Ступив в горницу Мстиславского, Миша Скопин и хозяин отдали кресты на образа, а Стась первым делом отпахнул окно: русские, любя, терпели духоту и пот, но чужак не мог пока без воздуха.
Стол и тут был уже накрыт, но уже никто не глянул на него. Мстиславский махнул рукавом: и забежавшие в горницу следом песельники и шутихи пошли хватать в подолы со стола. Скопин взял перед тем только три достакана и сулейку из настольной гущи и сказал: – Пошли в сад.
Маленький седатый цимбалист, оттертый от стола, ударил молоточками в звонкий, вдавшийся ему в грудь ящичек, обращая на себя внимание.
– Мишук, какой сад? По леву тыну – поп Ополодор приходу моего живет, – придержал мечника боярин. – Направо – законник Приимков-Ростовский… Всего-то посидим, под яблонью свирель послушаем – а разнесут: блудили… Знаешь сам как… Нет, и так поляк уж окно разволок!
– Ох-ох-ох, Непобедимейший! – развеселился мечник. – А еще говорят, ты и во времена Иоанновы жил! – (подмигнул он Стасю) – Да в твоей породе и летах на все эти «како достойно» надо уж чихать, а не порскать, как хорек, от каждого попенка.
– Да в Иоанновы-то времена таких, как ты, – зверея, рдел Мстиславский, – задорных боярчат…
– Вот, лучше! – хладнокровно оценивал Скопин. – Вот как он теперь, и был у нас примерно Иоанн, – указывал он Стасю с осанкой знающего провожатого.
– Как я – Иоанн! – кивнул Стасю и хозяин. – Вот он так, примерно, некоторых перед ним плясать под дудку присуждал!
Сдернув с одного потешника бубенчатый колпак, Мстиславский с ним набросился на мечника.

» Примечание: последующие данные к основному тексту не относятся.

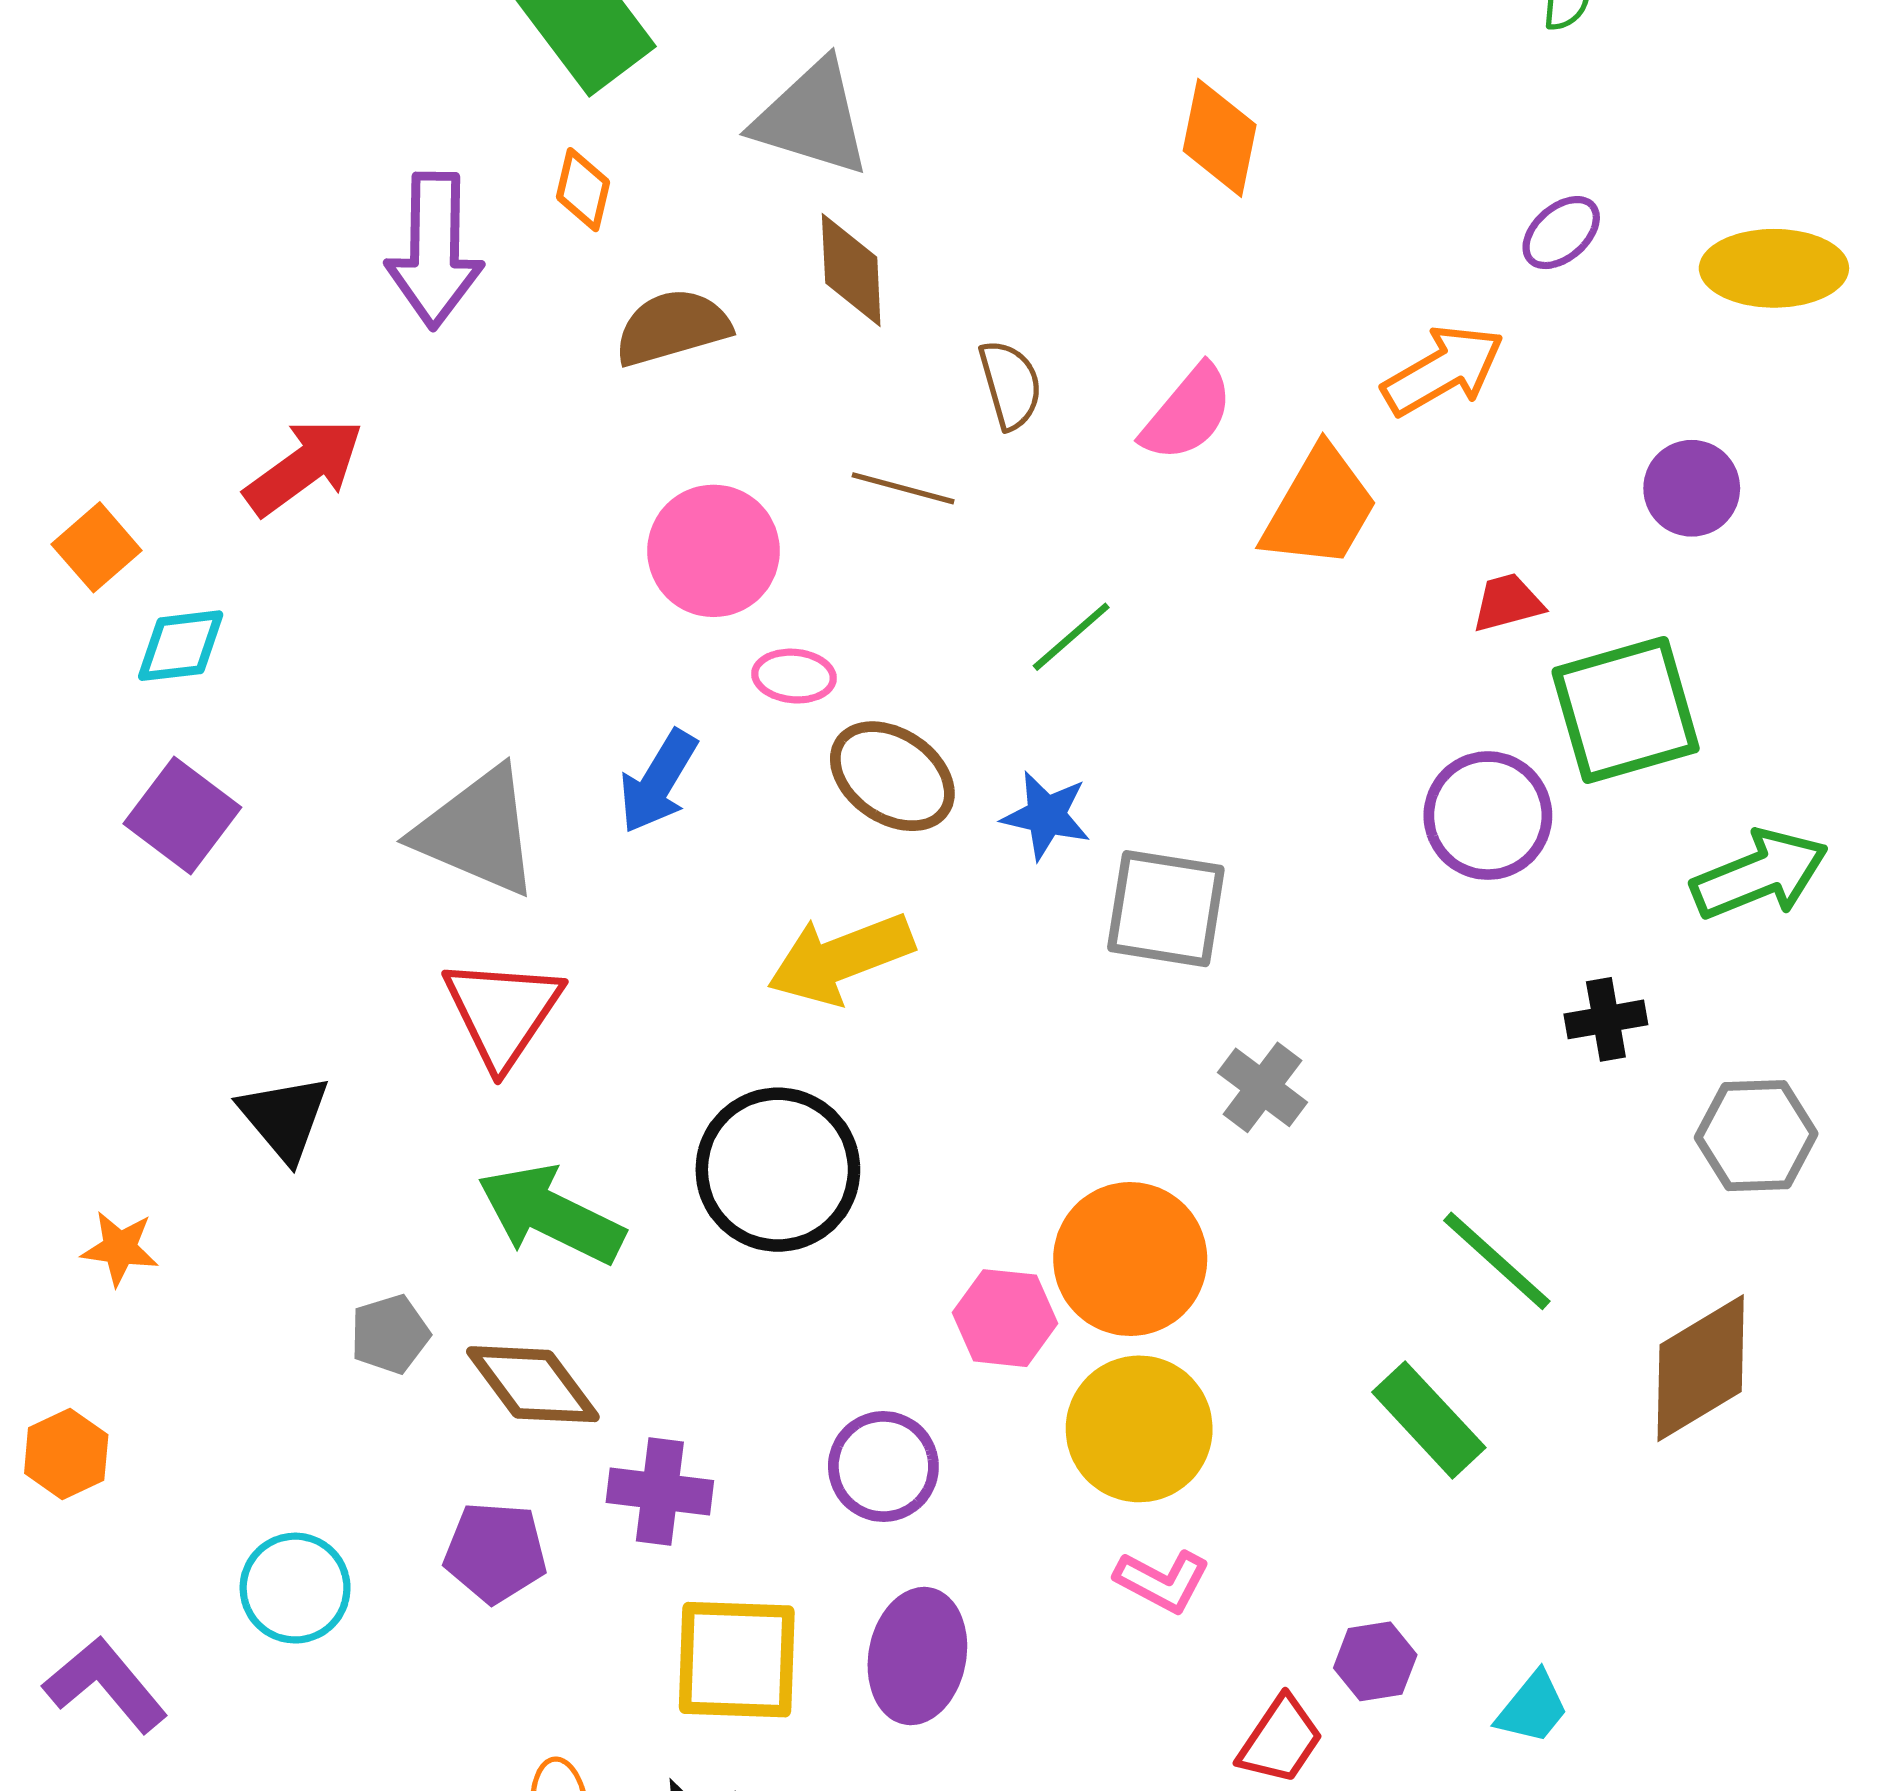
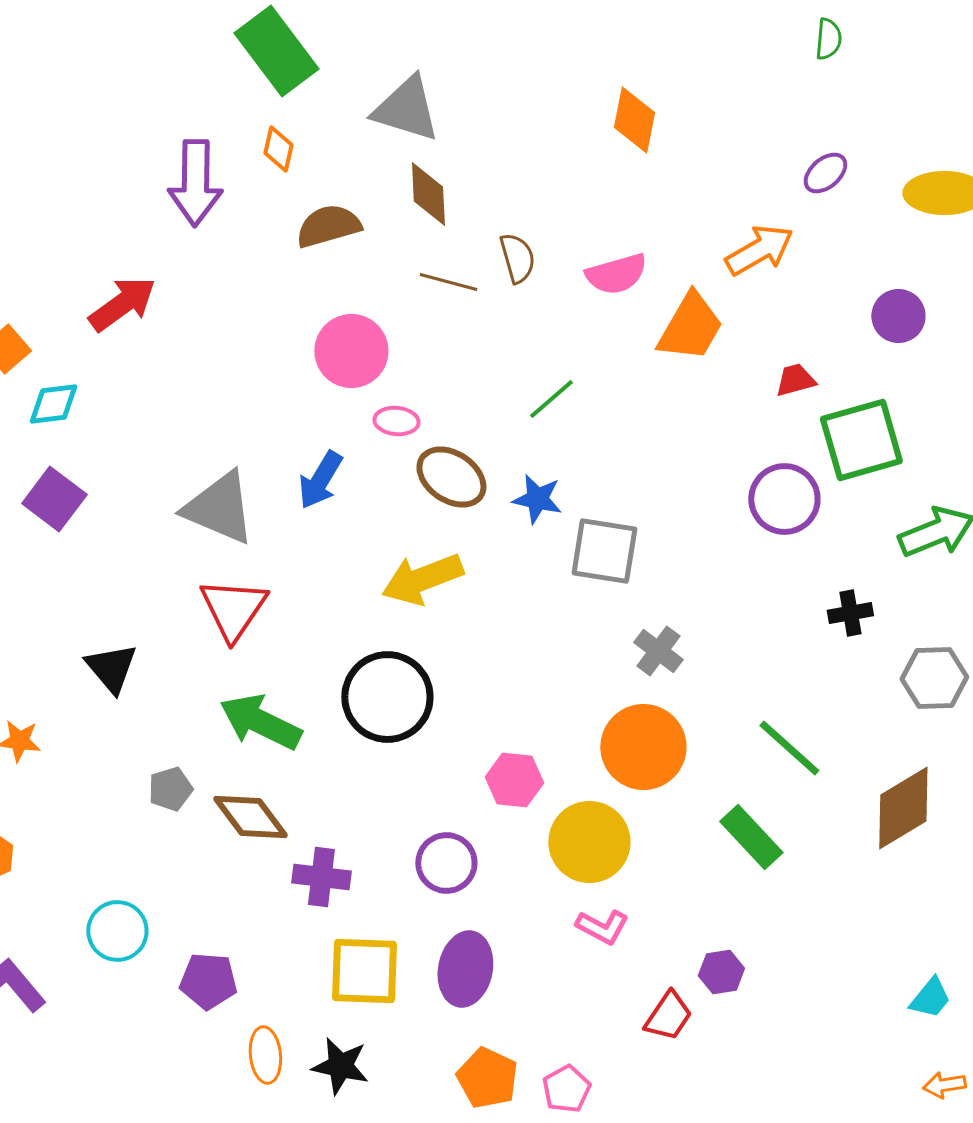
pink semicircle: (1187, 413) -> (616, 274), turned 34
brown line: (903, 488) -> (448, 282), moved
orange circle: (1130, 1259) -> (643, 747), moved
purple pentagon: (495, 1552) -> (208, 981), moved
cyan trapezoid: (1533, 1708) -> (930, 998), moved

Тот, умело лавируя горницей, опрокидывая кумганы и лавки, какое-то время с успехом спасался, но горница была мала, и ражий старец сгреб его, начал ловить дурацким колпаком голову мечника, напяливать колпак.
С неподдельным воодушевлением все события сопровождали свирели, седой цимбалист зачастил молоточками.
Федор Иванович казнил теперь Скопина: изловчась, рубил по вороту ребром ладони. Мечник, упершись ему головой в живот, ровно противился, дожидаясь, когда весь Мстиславский навалится, и вдруг вынырнул – отпрянул назад и чуть вбок. «Непобедимейший», всей равноускоренной тяжестью, грянулся об пол.
– Вот, примерно так… – сообщил Скопин Мнишку, недообъяснил, запыхавшись.
– Баста, баста… – сквозь сильный оскал увещевал Стась.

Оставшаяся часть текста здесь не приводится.